◆ Data for this task
::::::::::
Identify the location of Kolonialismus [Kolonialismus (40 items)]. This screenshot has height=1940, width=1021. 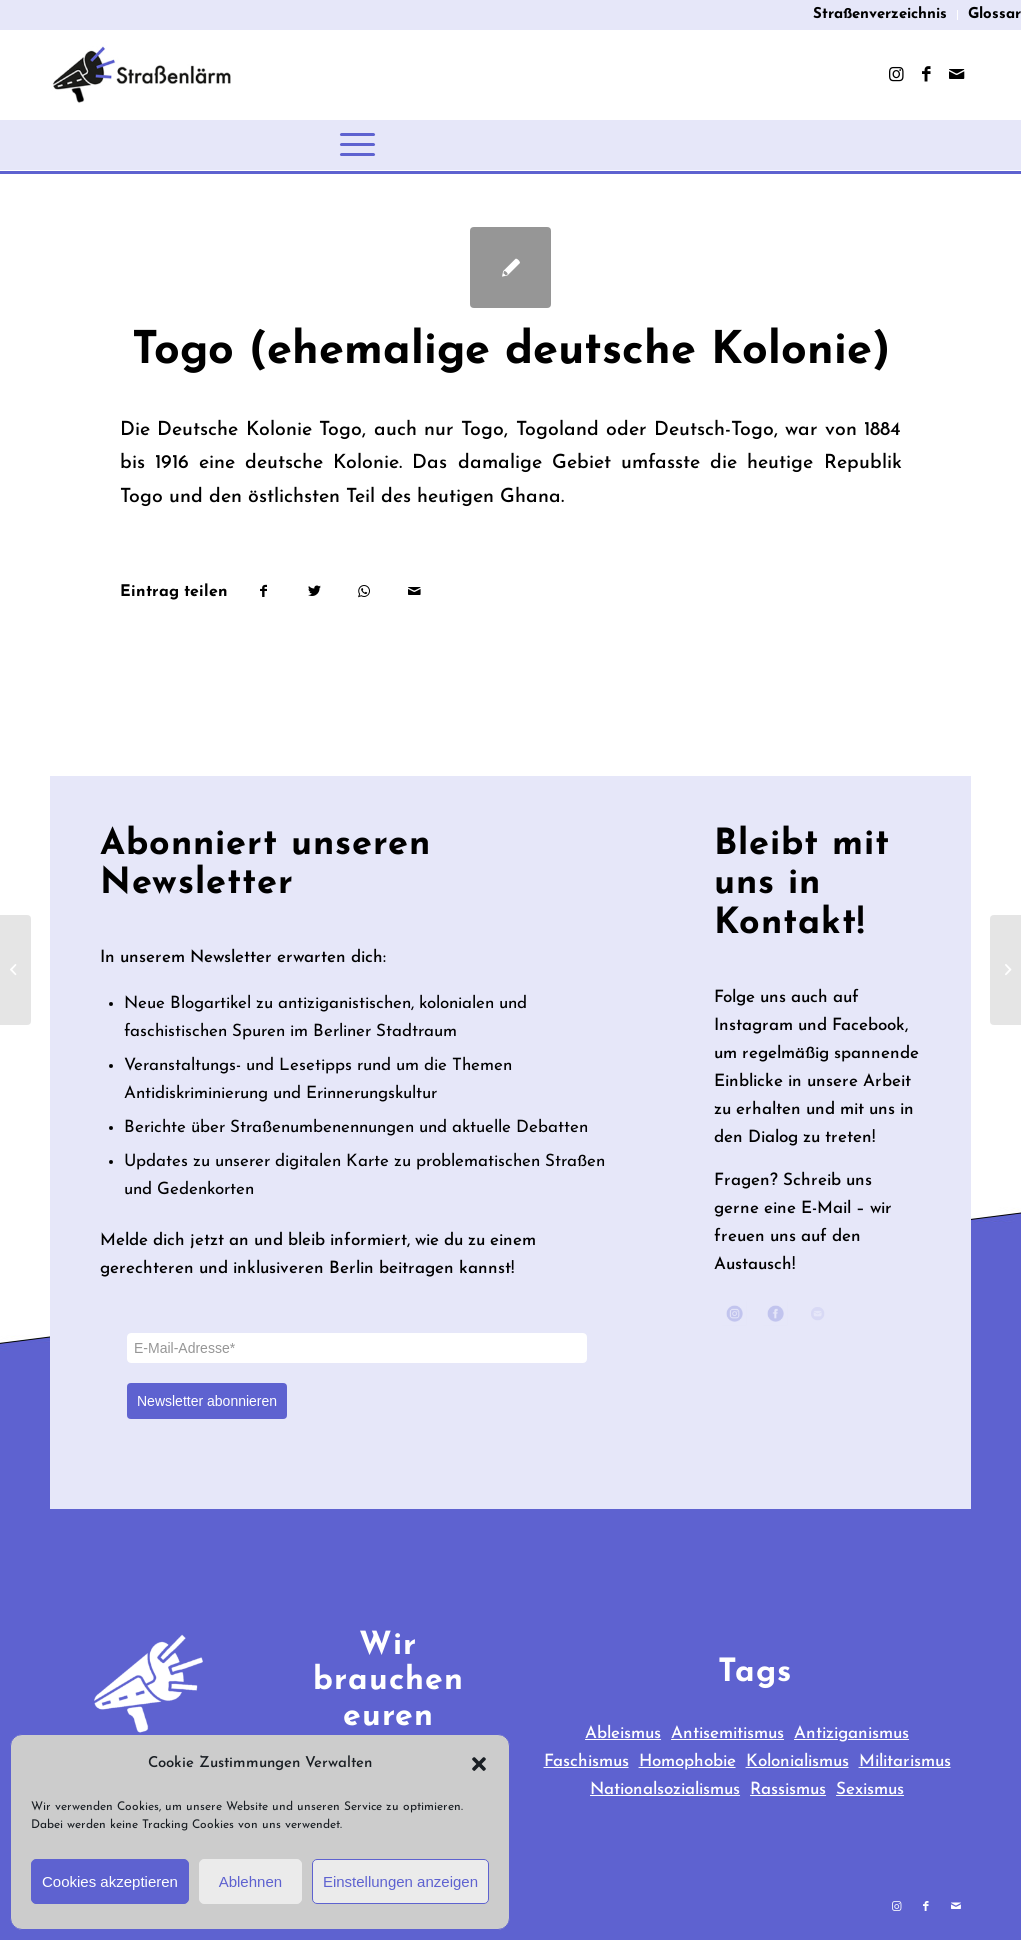
(797, 1761).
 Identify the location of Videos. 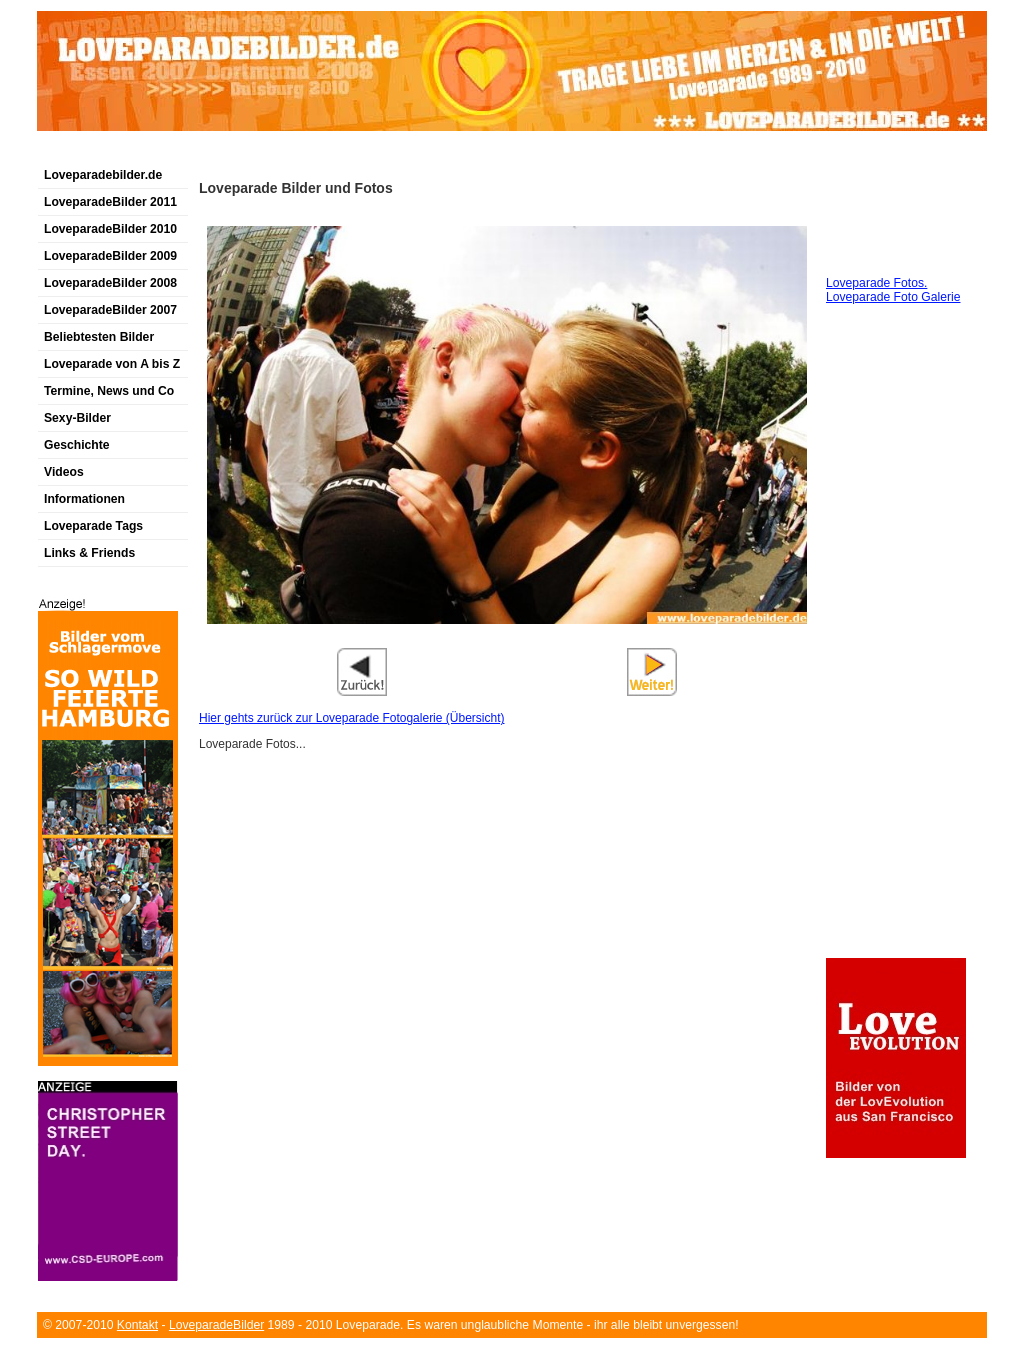
(64, 472).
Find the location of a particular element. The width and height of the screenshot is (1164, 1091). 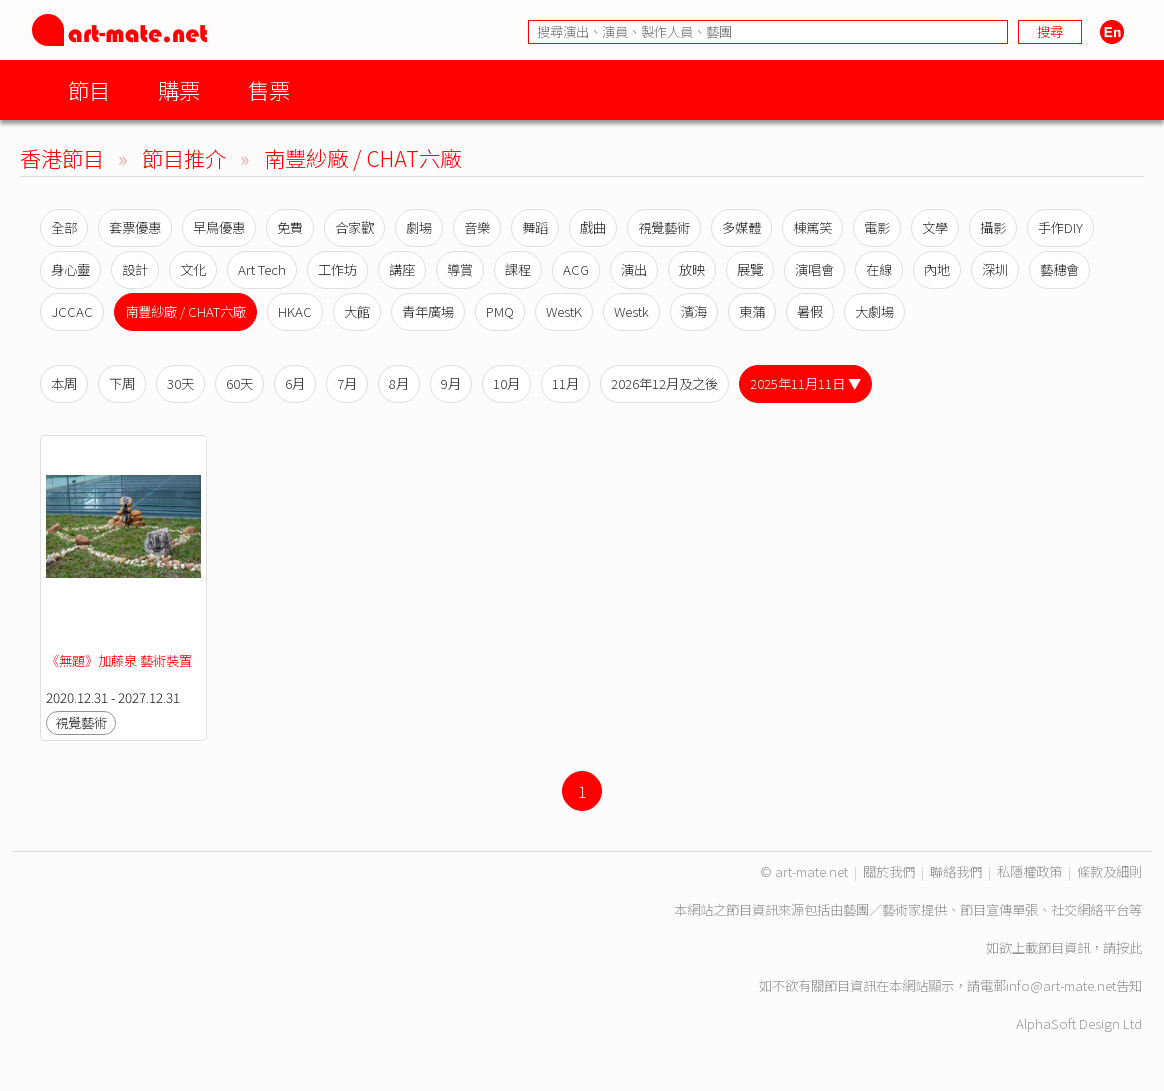

大館 is located at coordinates (357, 311).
::::::::::
◆ Goal of the exercise
Once more, please print all the lines above exactly, without their pictures.

◆ The completed task
Identify the location of Kolonialismus [Kolonialismus (40 items)]. This screenshot has height=1940, width=1021. 
(797, 1761).
 Identify the location of Videos. 
(64, 472).
Find the location of a particular element. The width and height of the screenshot is (1164, 1091). 

大館 is located at coordinates (357, 311).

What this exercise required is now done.